Devlet tarafından yapılan destekleme ödemeleri mutlaka örgütler aracılığıyla yapılmalıdır. Üretici örgütlerinin birtakım giderleri devlet tarafından sübvanse edilerek dolaylı yoldan üretici desteklenmelidir. Vergilendirme konusunda uygulanacak muafiyetler ve istisnalarla örgütlere gelir sağlanabilir.

Tarımsal örgütler çalışma konularına giren ürünleri toplamalı ve ön işlemesini yapmalı, detaylı işleme, pazarlama ve çeşitlendirme işlemleri özel sektör tarafından yapılmalıdır. Böylece özel sektör ve üretici örgütü rakip olmak yerine birbirini tamamlayan bir yapı sağlanabilir. Ayrıca üretici örgütleri de gelirlerini artırma ve mensuplarına daha iyi hizmet verebilme şansını yakalamış olurlar.

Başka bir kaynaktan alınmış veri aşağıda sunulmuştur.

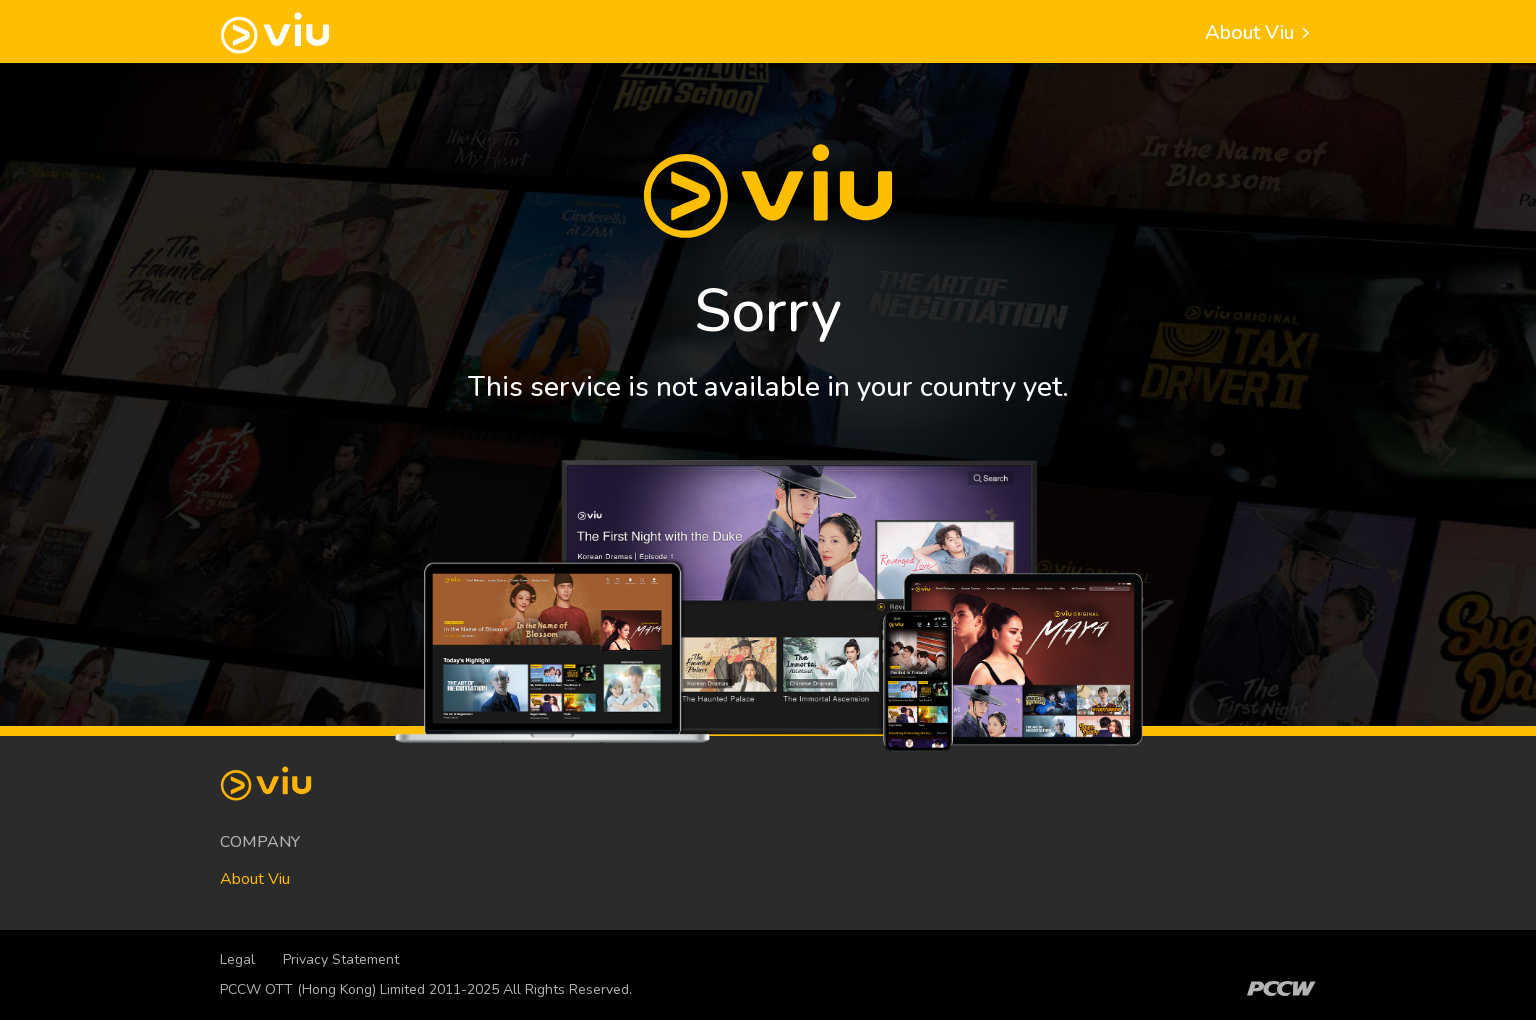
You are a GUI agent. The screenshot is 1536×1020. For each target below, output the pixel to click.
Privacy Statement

Tüm bu sorunların varlığı dikkate alınarak yapılan araştırma Uşak’ta faaliyet gösteren tarımsal üretici örgütlerinin mevcut durumunun, üreticilerin örgütlenme bilincinin ve düşüncelerinin ortaya konulması, sorunları bilme durumlarının ve çözüm önerilerinin tespit

149

edilmeye çalışılması amacıyla yapılmıştır. Ayrıca yapılan araştırma ile ülke genelindeki tarımsal üretici örgütlenmesinin mevcut durumu incelenmiş ve yukarıda sayılan tarımsal üretici örgütlerinin sorunlarına çözüm önerileri geliştirmek amaçlanmıştır.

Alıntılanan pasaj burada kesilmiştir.